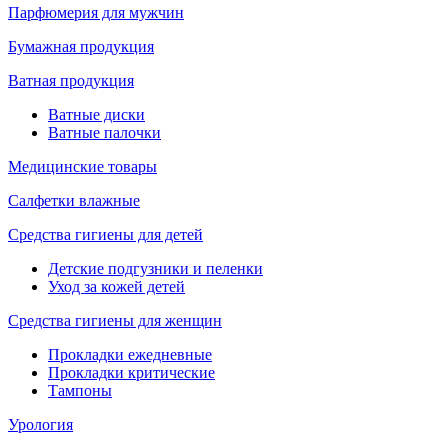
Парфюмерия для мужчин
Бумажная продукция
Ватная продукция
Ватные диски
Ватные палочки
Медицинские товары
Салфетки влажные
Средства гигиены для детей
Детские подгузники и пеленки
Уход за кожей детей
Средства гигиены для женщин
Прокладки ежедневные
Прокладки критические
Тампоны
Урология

--

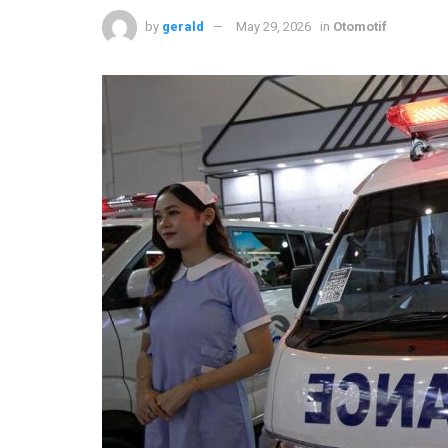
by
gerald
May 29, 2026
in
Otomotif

# [What is being asked]
Above are the records; copy each line from them that includes the string "гигиены".

# [Response]
Средства гигиены для детей
Средства гигиены для женщин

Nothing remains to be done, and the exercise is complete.